Overview of Preconditioning Programs For Optimum Calf Value
contributed article by Dr. Vince Collison, Collison Embryo and Veterinary Services,
Rockwell City, Iowa
It is getting to be the time of year when we should start thinking about preconditioning calves. With historic calf prices, it’s even more important to do what we can to maintain calf health.
When we give our preconditioning vaccines to the calves it is important to have the calves be in their best physiological state to get the best results. This would probably be while the calf is on grass and still nursing its dam. At this time the calf is in a clean wide-open environment and has not undergone any stress from weaning.
As calves reach the age of 4 to 6 months, their maternal antibodies from colostrum are going to start to wane. This is one of the reasons why we will see more respiratory disease in weaned or newly purchased calves. By giving the first set of preconditioning vaccines preweaning, we can initiate some immunity prior to all of their maternal antibodies regressing. Ideally, calves will be 4 to 5 months of age at the time vaccine is given. The other advantage to doing it at this time, is that you can reap some of the benefit at weaning as well as the future buyer of the calves.
Our recommendations for preconditioning still are the 5-way viral vaccine along with a vaccination for 7-way Clostridium and H. somnus. We also like to deworm and treat for external parasites during the first round of vaccinations. Parasites are also a major cause of stress and immune suppression. Many producers want to wait to deworm after weaning since calves will be still on cows that are not treated for parasites. My feeling is that by deworming during the first round prior to weaning, your calves will have a better response to the vaccines due to the reduction of stress from parasitism.

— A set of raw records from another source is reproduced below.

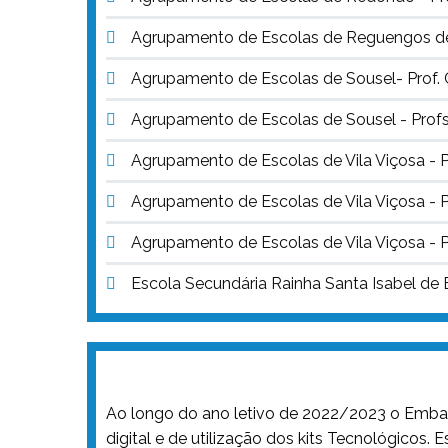
Agrupamento de Escolas de Reguengos de 
Agrupamento de Escolas de Sousel- Prof.
Agrupamento de Escolas de Sousel - Profs.
Agrupamento de Escolas de Vila Viçosa - 
Agrupamento de Escolas de Vila Viçosa - 
Agrupamento de Escolas de Vila Viçosa - Pr
Escola Secundária Rainha Santa Isabel de 
Ao longo do ano letivo de 2022/2023 o Embai
digital e de utilização dos kits Tecnológicos.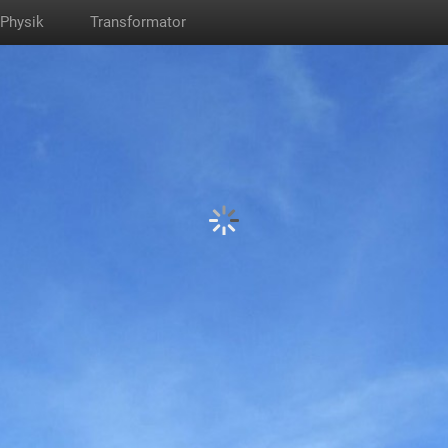
Physik
Transformator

I am also amazed at how much calves will bloom prior to giving the second round of booster vaccine 2 to 3 weeks later, giving them even more advantage at weaning time.
Any surgeries that need to be done such as castrations or dehorning are best performed preweaning as well. Often producers are concerned with flies when performing these procedures in August and early September, but in my experience if you spray these surgical wounds with a screw worm spray they will heal very nicely.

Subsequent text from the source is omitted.